» **Task goal**: Each line of the data below between the one containing "向休息國民，站在國民的態度上反應生涯。不丟臉出，周而" and the one containing "детских площадок и", both included, is to be repeated exactly. Please omit pictures.

Saved entries:
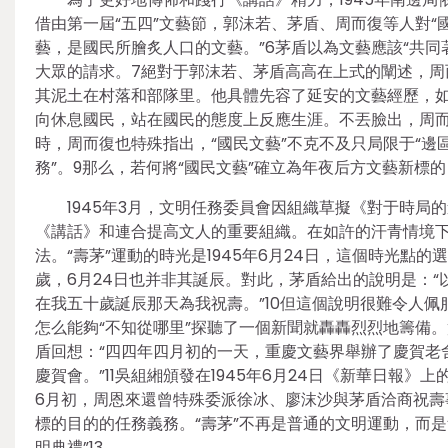
借由第一屆“五四”文藝節，郭沫若、茅盾、周而復等人對“
藝，是國民所膾炙人口的文藝。”6茅盾以為文藝應該“共
大眾的請求。7絕對于郭沫若、茅盾高高在上式的闡述，周而
其泥土在村落和部隊里。他具體先容了延安的文藝經歷，如
向休息國民，站在國民的態度上反應生涯。不丟臉出，周而
時，周而復也特殊指出，“國民文藝”不克不及只局限于“邊
務”。9那么，若何將“國民文藝”確立為年夜后方文藝新標
1945年3月，文明任務委員會因組織草擬《對于時
《講話》和連合提高文人的重要組織。在如許的汗青情境下
法。“壽茅”運動的時光是1945年6月24日，這個時光點的
歲，6月24日也并非其誕辰。對此，茅盾給出的說明是：
在我五十歲誕辰那天為我祝壽。”10但這個說明很難令人
怎么能夠“不知從哪里”探聽了一個新聞就轟轟烈烈地籌備。
盾回想：“四四年四月初的一天，重慶文藝界舉辦了慶賀老
慶賀會。”11吳組緗頒發在1945年6月24日《新華日報》
6月初，周恩來還曾特殊委派徐冰、廖沫沙與茅盾洽商祝壽
標的目的的任務義務。“壽茅”不再是普通的文明運動，而
明典禮”13。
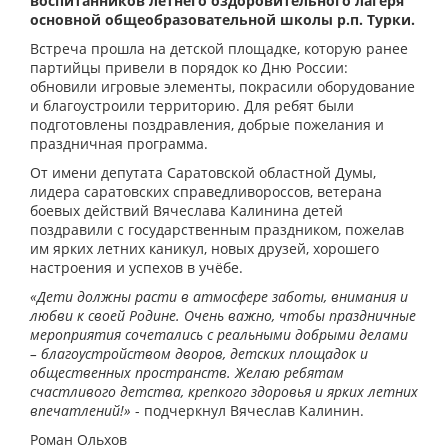
воспитанников летнего оздоровительного лагеря
основной общеобразовательной школы р.п. Турки.
Встреча прошла на детской площадке, которую ранее
партийцы привели в порядок ко Дню России:
обновили игровые элементы, покрасили оборудование
и благоустроили территорию. Для ребят были
подготовлены поздравления, добрые пожелания и
праздничная программа.
От имени депутата Саратовской областной Думы,
лидера саратовских справедливороссов, ветерана
боевых действий Вячеслава Калинина детей
поздравили с государственным праздником, пожелав
им ярких летних каникул, новых друзей, хорошего
настроения и успехов в учёбе.
«Дети должны расти в атмосфере заботы, внимания и
любви к своей Родине. Очень важно, чтобы праздничные
мероприятия сочетались с реальными добрыми делами
– благоустройством дворов, детских площадок и
общественных пространств. Желаю ребятам
счастливого детства, крепкого здоровья и ярких летних
впечатлений!»
- подчеркнул Вячеслав Калинин.
Роман Ольхов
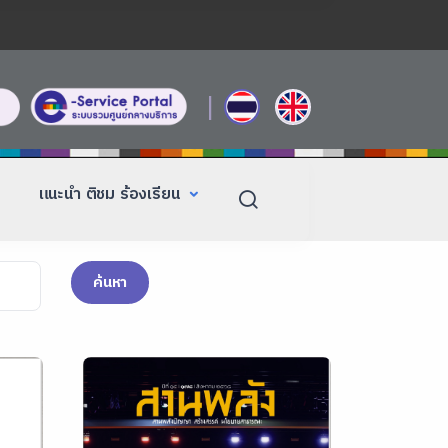
|
แนะนำ ติชม ร้องเรียน
ค้นหา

» **Your response**:
向休息國民，站在國民的態度上反應生涯。不丟臉出，周而
時，周而復也特殊指出，“國民文藝”不克不及只局限于“邊
務”。9那么，若何將“國民文藝”確立為年夜后方文藝新標
1945年3月，文明任務委員會因組織草擬《對于時
《講話》和連合提高文人的重要組織。在如許的汗青情境下
法。“壽茅”運動的時光是1945年6月24日，這個時光點的
歲，6月24日也并非其誕辰。對此，茅盾給出的說明是：
在我五十歲誕辰那天為我祝壽。”10但這個說明很難令人
怎么能夠“不知從哪里”探聽了一個新聞就轟轟烈烈地籌備。
盾回想：“四四年四月初的一天，重慶文藝界舉辦了慶賀老
慶賀會。”11吳組緗頒發在1945年6月24日《新華日報》
6月初，周恩來還曾特殊委派徐冰、廖沫沙與茅盾洽商祝壽
標的目的的任務義務。“壽茅”不再是普通的文明運動，而
明典禮”13。
воспитанников летнего оздоровительного лагеря
основной общеобразовательной школы р.п. Турки.
Встреча прошла на детской площадке, которую ранее
партийцы привели в порядок ко Дню России:
обновили игровые элементы, покрасили оборудование
и благоустроили территорию. Для ребят были
подготовлены поздравления, добрые пожелания и
праздничная программа.
От имени депутата Саратовской областной Думы,
лидера саратовских справедливороссов, ветерана
боевых действий Вячеслава Калинина детей
поздравили с государственным праздником, пожелав
им ярких летних каникул, новых друзей, хорошего
настроения и успехов в учёбе.
«Дети должны расти в атмосфере заботы, внимания и
любви к своей Родине. Очень важно, чтобы праздничные
мероприятия сочетались с реальными добрыми делами
– благоустройством дворов, детских площадок и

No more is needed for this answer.